D'abord, je suis allée pêcher et j'ai réfléchi à l'immobilité et au plaisir (et à la complexité) de pêcher un poisson. Je veux dire, c'est tellement grand, une rivière. Il faut avoir l'esprit un peu dingue, être limite un fou, pour y tendre une ligne avec un ver et vraiment croire que ça va mordre! Pour ma part, je me suis limitée à harponner un pauvre méné qui a eu le malheur d'enfiler sa branchie sur mon hameçon. Ça fait penser au destin, hein. Le pauvre était vraiment là au mauvais moment.
Ensuite, je suis encore allée marcher, comme je l'ai mentionné plus haut. Mardi, par une journée de beau temps absolu : visibilité à des kilomètres, nature verte et verte et encore plus verte, bouts de branche de sapins carrément fluo, et plein, plein de fleurs. La marche m'a fait réaliser une chose. J'ai confiance en la nature. Elle ne déçoit jamais. Je veux dire, je me suis trouvée parfois blasée de voyager, de prendre l'avion ou le train, de voir encore une église en Europe. Veux, veux-pas, on s'y fait, on s'y habitue. Mais on ne s'habitue pas à la nature qui est en constant mouvement, qui change tout le temps, qui est la vie à l'état pur et, en même temps, l'immobilité, l'éternité. Les tas de petites fleurs blanches qui bordaient les sentiers dans les Adirondacks m'ont impressionnée par leur vitalité, leur acharnement à pousser à une telle altitude. Leur force d'adaptation qui fait d'elles des fleurs plus petites et plus tardives que d'autres m'a aussi saisie. J'ai eu la très forte impression que tout était possible, qu'il fallait avoir confiance en la nature - je ne veux bien sur pas suggérer de ne pas veiller à la préserver ou la défendre. Je veux dire que sa force est évidente et multiforme.

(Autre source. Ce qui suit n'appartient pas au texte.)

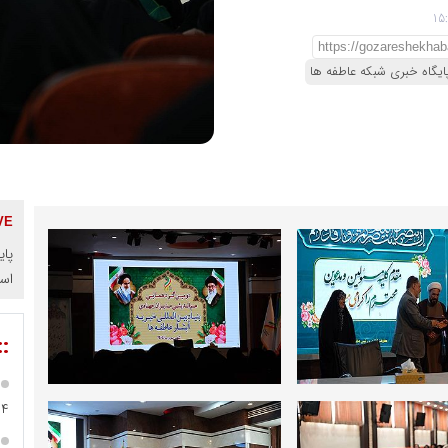
ایگاه خبری شبکه عاطفه ها
پای
اس
::
۹۴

Et puis, la nature est funky. Sur des troncs d'arbre qui gisaient en travers du chemin, il y avait parfois de ces champignons... tout droit sortis des années soixante-dix. En arc-en-ciel, dégradés, du brun au orange au jaune - le tapis dans le sous-sol de vos grands-parents peut se rhabiller. La nature, y'a que ça de vrai.